Missing and murdered women. In the 1970s and early 80s, 10 other women disappeared or were murdered on or near the oceanfront in Virginia Beach. In July 1974, just 15 blocks from the motel where Seethaler and Pietropola were killed, 24-year-old Beverly Christensen was found strangled in her apartment, and Brenda Joi Bancroft, 24, was murdered on Christmas Eve. Two years later, in May 1976, the corpse of a headless, handless female washed up in Chesapeake Bay: She has never been identified.
Then three young women simply vanished: Judy Ann Sylvester, 22, was last seen in January 1977, and six months later, in July, 24-year-old Lorraine Zimmerman was reported missing. In August of 1979, Barbara Jean Monaco, 17, disappeared. The beaten and strangled body of a fourth woman, Alice Eskew, 18, was discovered at First Landing State Park in September 1979.
The murders of attractive young white women continued into the 1980s. The bodies of Joanne Zwingman and Christine Pilczak were found floating in the Atlantic on August 19, 1983. Two years later, in July 1985, Rafaella Bryant, a 20-year-old waitress, was strangled and left in a burning car.
Though many suspect a serial killer was operating in Virginia Beach, the cases have never been formally linked. “You still got to connect the dots,” explained former Virginia Beach Police Captain William Hayden. “Those dots were never able to be firmly connected.”

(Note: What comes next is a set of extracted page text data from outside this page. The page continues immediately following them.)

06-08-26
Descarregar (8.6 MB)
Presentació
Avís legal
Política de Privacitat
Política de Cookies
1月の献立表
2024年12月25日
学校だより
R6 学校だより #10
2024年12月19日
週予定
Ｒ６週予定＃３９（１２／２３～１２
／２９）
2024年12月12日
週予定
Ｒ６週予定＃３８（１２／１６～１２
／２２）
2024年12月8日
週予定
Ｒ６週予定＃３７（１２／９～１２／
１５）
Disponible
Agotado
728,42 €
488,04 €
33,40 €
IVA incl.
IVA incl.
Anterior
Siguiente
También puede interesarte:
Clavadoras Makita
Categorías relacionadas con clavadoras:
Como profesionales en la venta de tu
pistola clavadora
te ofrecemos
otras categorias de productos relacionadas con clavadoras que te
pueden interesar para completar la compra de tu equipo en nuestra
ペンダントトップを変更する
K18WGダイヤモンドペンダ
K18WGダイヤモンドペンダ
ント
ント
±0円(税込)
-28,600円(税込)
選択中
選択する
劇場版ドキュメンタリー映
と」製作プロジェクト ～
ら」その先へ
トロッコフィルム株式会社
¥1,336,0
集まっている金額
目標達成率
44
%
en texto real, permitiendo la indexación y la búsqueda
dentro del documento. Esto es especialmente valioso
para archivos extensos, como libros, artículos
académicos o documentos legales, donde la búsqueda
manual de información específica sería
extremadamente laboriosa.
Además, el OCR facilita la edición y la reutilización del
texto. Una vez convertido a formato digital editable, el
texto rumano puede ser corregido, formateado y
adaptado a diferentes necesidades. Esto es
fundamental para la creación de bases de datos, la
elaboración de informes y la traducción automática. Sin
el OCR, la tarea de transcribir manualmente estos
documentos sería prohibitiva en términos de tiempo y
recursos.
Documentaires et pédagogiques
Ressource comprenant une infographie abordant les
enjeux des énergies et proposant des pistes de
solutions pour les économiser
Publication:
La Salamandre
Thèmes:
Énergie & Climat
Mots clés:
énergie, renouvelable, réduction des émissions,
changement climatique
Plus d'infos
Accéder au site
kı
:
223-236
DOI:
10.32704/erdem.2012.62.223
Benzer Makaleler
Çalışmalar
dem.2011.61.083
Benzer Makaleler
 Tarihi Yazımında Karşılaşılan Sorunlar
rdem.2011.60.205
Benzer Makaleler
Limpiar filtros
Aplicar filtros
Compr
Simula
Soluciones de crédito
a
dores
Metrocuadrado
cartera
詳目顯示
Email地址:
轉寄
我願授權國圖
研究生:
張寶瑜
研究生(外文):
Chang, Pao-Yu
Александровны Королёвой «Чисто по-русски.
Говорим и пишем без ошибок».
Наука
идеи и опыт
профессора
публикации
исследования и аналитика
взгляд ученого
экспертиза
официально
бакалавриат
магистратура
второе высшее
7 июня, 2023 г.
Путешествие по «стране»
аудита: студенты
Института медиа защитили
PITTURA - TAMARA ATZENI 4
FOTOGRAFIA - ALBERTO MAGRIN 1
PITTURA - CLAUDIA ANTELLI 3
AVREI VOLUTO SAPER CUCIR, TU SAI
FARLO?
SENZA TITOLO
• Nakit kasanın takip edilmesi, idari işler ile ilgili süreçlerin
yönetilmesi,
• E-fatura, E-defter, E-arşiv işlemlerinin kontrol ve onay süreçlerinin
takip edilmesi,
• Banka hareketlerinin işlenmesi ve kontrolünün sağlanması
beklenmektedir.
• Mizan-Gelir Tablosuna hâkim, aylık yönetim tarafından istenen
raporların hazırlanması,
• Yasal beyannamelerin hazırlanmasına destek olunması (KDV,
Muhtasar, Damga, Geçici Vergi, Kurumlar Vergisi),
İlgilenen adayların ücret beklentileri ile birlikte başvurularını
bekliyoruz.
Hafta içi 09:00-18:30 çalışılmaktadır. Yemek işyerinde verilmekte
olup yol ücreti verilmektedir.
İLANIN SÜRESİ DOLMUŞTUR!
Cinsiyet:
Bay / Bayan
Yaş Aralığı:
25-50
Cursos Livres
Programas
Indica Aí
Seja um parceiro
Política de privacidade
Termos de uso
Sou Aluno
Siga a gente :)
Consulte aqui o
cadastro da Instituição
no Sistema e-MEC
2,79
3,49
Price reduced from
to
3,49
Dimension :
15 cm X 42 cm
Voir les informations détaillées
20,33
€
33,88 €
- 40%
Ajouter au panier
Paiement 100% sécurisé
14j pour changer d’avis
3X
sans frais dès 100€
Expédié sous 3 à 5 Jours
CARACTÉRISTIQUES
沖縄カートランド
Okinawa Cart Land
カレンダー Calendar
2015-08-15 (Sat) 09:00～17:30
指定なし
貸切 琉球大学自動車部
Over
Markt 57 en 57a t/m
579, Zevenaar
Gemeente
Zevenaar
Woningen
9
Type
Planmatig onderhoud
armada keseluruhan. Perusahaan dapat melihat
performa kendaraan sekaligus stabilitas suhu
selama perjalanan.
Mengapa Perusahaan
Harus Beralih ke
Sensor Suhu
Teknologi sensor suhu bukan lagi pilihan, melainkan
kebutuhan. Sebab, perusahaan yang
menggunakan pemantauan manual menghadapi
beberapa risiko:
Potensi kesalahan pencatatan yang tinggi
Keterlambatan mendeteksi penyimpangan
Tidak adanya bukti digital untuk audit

What did match were the victims themselves. “It’s been a focus, but there has never been anything to flesh it out, to bring it where there is any single factor that runs through all of the cases, except for the fact that they are young white females between the ages of 18 [sic] and 25,” a Virginia Beach Police spokesperson confirmed.
At this time, Broadnax has not been implicated in the murders or disappearances of any of the other 10 women.
Sources: Stephen Sorace, Fox News, April 10, 2019; Esha Ray, Thomas Tracy, Graham Rayman and Kerry Burke, The New York Daily News, April 9, 2019; Mike Mather, WTKR, May 15, 2012; and the Cold Case Homicide Unit, Virginia Beach Police Department.